# Battery Disconnect



## campingtom170 (Apr 26, 2004)

My last tt had a battery disconnect switch that was a small plunger type of a swith that was located on the frame. One click and all of the battery power to the trailer was cut off and the battery went into a storage mode. I want to add a similar switch to my Outback. I have purchased a battery disconnect from a company called Intellitec, www.intellitecsve.com. It consists of a relay swicth and a panel that gets mounted inside the coach. It looks like a simple installation that uses a plug in module to the back of the panel and color coded wires that go to the clearly marked relay switch. However, since the Outback has a covered chassis, I am not sure about how to get the wire up through the wall. I want to mount the panel where the light swiches are located since there is aceess to the in-between wall space at this location. Any ideas would be appreciated. Yes I know about the blade type of disconnect that attaches to the battery, but with this setup it insures that there is only minimal storage drain and there is a gauge to tell you the voltage.

Thanks,

Tom


----------



## Y-Guy (Jan 30, 2004)

Tom on the 28RSS you should be able to fish wires from either the underside of the camper up into the wardrobe closet, or the storage compartment. There is a black box inside the storage cabinet that houses the back of the light switches so you should be able to mount it even with the switches pretty easily. I could see running wires several places from the underside once you remove the edge of the camper belly. Make sure you seal everything well since you do risk some potential of voiding the warranty once you drill into the floor or walls. Just be careful and seal everything from the elements.


----------



## Phil (Mar 15, 2004)

I currently only have 1 battery on board and have been thinking about adding a second one. When I do, I think I am going to add a cut off switch similar to the one pictured below. It allows you to use 1 or the other battery, both batteries, or disconnect both batteries entirely. A friend of mine installed one just like it on his trailer last year, and it has worked out very well for him.


----------



## aplvlykat (Jan 25, 2004)

Hi Tom, I am not that famiular with the floor plan but from what Y-guy says about the black box sounds good. Is there any way to drill between the frame and outside wall so you do not have to remove the bottom and if you drill and put the wires in a corner you could cover them with a piece of paneling at a 45 angel, then use wire tyes and follow the gas line to the battieries. Kirk


----------



## kjp1969 (Apr 25, 2004)

I went with a simple solution: I bought one of those keyed racecar-type battery disconnects, and mounted it in one of the battery boxes at the ground connection(I have 2 6v wired in series). When you remove the key (actually a red plastic thingey), it cuts the ground. It's up under the propane shroud, but reachable from underneath if you don't feel like taking that off.
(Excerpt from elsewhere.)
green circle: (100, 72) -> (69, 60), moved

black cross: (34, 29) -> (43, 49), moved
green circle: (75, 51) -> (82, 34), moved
If you mount any switch in a battery box, make sure there's adequate room between the battery and the post terminals. I also made a wooden spacer to ensure that the battery wouldn't contact the posts and punch a hole through the battery itself.

By the way, the battery box is vented, so I don't *think* any buildup of gasses would pose an explosion hazard, but as I type this I'm beginning to have second thoughts. . .







Maybe it would be better to mount it on a frame rail!


----------



## campingtom170 (Apr 26, 2004)

Thanks everybondy for the help, I feel a lot more confident about attempting this project. Ill let you know how it comes out.


----------



## Martybeech (Mar 13, 2004)

I have a setup like KIP (2 x 6V's in series) and use the marine "key" style battery disconnect. I mounted it on an extension I added onto the frame rail beside the right battery. It's bolted onto the frame and very stable while still easy to access.


----------



## Twins Make 4 (Apr 25, 2004)

Bit the bullet today & wandered into the closest CW. Among other things I bought a WirthCo Top Mount battery disconnect. Now that I'm looking at it I'm wondering if it will fit with the cover on the battery. Anyone else tried this particular item? I have a pic of it but I'm not sure how to attach it here. Thanks in advance for your help.

TM4


----------



## campingtom170 (Apr 26, 2004)

Howdy All,

Well I was able to install the battery disconnect from Intellitec myself. It was not all that difficult. I used the included template to cut the mounting hole for the swicth just above the existing light switches at the door. I fished the wire down through the closet and drilled a small hole in the floor. The wire goes to a relay that I bolted to the frame near the battery. A few simple connections and some seleant work around the hole and done.







.

I can now stand inside the camper and disconnect all of the power. Since the switch is inside this provides some security since the electric jack is now shut off. Also there is no drain on the batteries. When the switch is on there is a digital read out that gives the actual voltage at the battery.

Works good and was a fairly simple mod.

Tom sunny


----------



## Camperjack (Mar 24, 2004)

We just purchased the Perko battery switch (picture is there on one of the replies to this posting...) I had it installed by an auto electric repair shop - they did a great job. He installed it on the driver's side on the frame just rear of the battery - very convenient... It's an indoor/outdoor switch so no cover required. This will be great - we carry two batteries - last trip, one went down so I had to swop batteries - now I just hit the switch - life is good... Convenient too when you arrive home and want to kill the batteries. Well worth it in my book... action


----------